# Pet Urn



## Jeff4woodturning (Feb 1, 2009)

just want to get your input on my large pet urn i have just finished ( 6"x10"). It will hold up to a 125lbs size dog. made of walnut and a cherry plug threaded so it can be sealed. tung oil finish but not buffed yet.


----------



## wfahey (Oct 24, 2009)

It is beautiful! A great way to hold on to the memories of one's favorite pet.

The "eye' created by the knot might be considered a little creepy once the urn contains ashes but I love the overall look of the piece.


----------



## rightuppercut (Oct 8, 2008)

That's a nice looking urn you got there Jeff. The walnut is especially nice. I'd like to know more about the threaded piece of cherry. It looks as though the cherry threads into a plastic plumbing fitting. Am I correct? And then the walnut lid fits over all this? Cool idea. I may have to look you up and figure out how to thread stuff.


----------



## Chad (May 10, 2009)

Very nice work, very fitting final resting place for a loved one.


----------



## HLW (Nov 19, 2008)

Jeff,This is a very nice job and looks great.
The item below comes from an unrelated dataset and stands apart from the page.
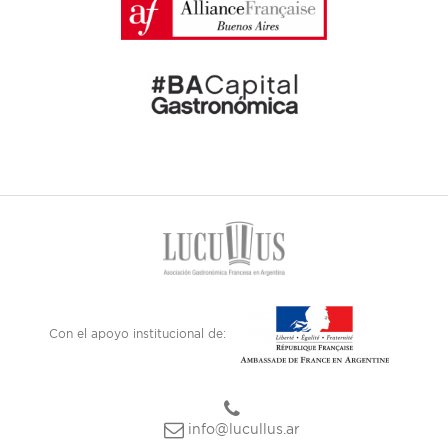
Con el apoyo institucional de:
info@lucullus.ar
Since it is for a dog I think it would have been more appropriate had you left the 'bark' on it.:laughing:Sorry jeff, I just had to say that.


----------



## Opa Gary (Feb 3, 2010)

Jeff you can give yourself a big pat on the back. I am making a urn for our black lab called Lady, we miss her so and the urn will be the last thing I do for her. 
Did you turn it out of a solid piece of wood? If so how did you keep it from spliting? I have a cherry log that I will cut into 8 inch chunks and want to use them to turn and bowl but am worried about it cracking on me. Any tips for me.


----------



## GeorgeC (Jul 30, 2008)

It bothers me to even be writing this. I have a 13 year old little poodle that is having arthritis problems. Her final resting place has been of concern to me. Would you consider selling one of your urns? I need to find if I have a cremation facility available.

George


----------



## Jeff4woodturning (Feb 1, 2009)

Thanks for all the comments,

Bill, i didn't notice the eye looking back at me till i review my pictures and thought the same thing.

Paul, your right i did use a 1 1/2" sink drain and plug.(send me a email from my website below if you would like to attend our next meeting, also David Ellsworth Demonstration - March 20, 2010 -- Kirkwood MO)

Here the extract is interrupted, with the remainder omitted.